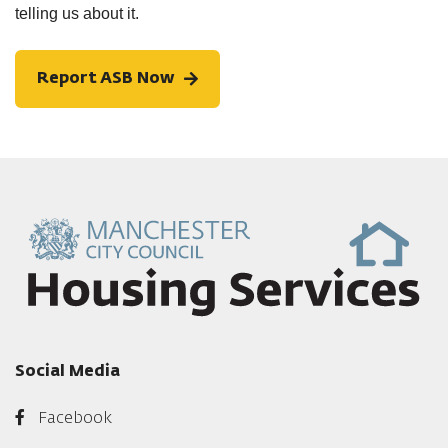
telling us about it.
Report ASB Now
Social Media
Facebook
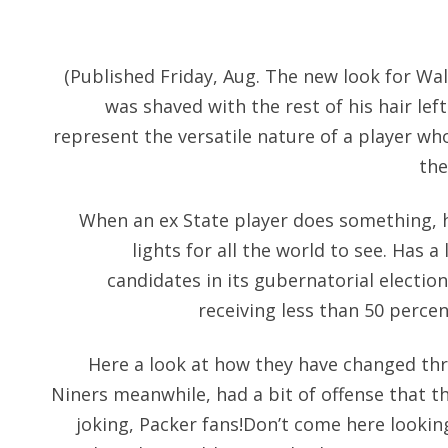
(Published Friday, Aug. The new look for Wal
was shaved with the rest of his hair lef
represent the versatile nature of a player wh
the
When an ex State player does something, 
lights for all the world to see. Has 
candidates in its gubernatorial electio
receiving less than 50 percen
Here a look at how they have changed thr
Niners meanwhile, had a bit of offense that t
joking, Packer fans!Don’t come here looking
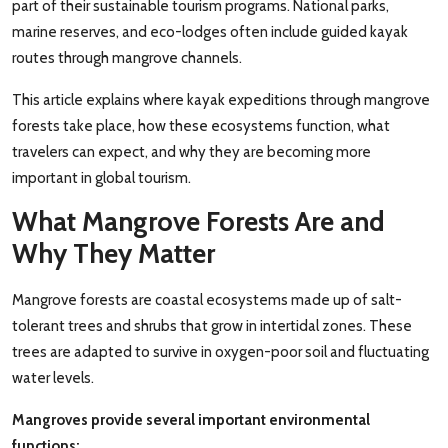
part of their sustainable tourism programs. National parks,
marine reserves, and eco-lodges often include guided kayak
routes through mangrove channels.
This article explains where kayak expeditions through mangrove
forests take place, how these ecosystems function, what
travelers can expect, and why they are becoming more
important in global tourism.
What Mangrove Forests Are and
Why They Matter
Mangrove forests are coastal ecosystems made up of salt-
tolerant trees and shrubs that grow in intertidal zones. These
trees are adapted to survive in oxygen-poor soil and fluctuating
water levels.
Mangroves provide several important environmental
functions:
—————
▸ **ASSIGNED TASK**: Reproduce all lines from the records above that include the word "important".

▸ **TASK RESPONSE**:
important in global tourism.
Mangroves provide several important environmental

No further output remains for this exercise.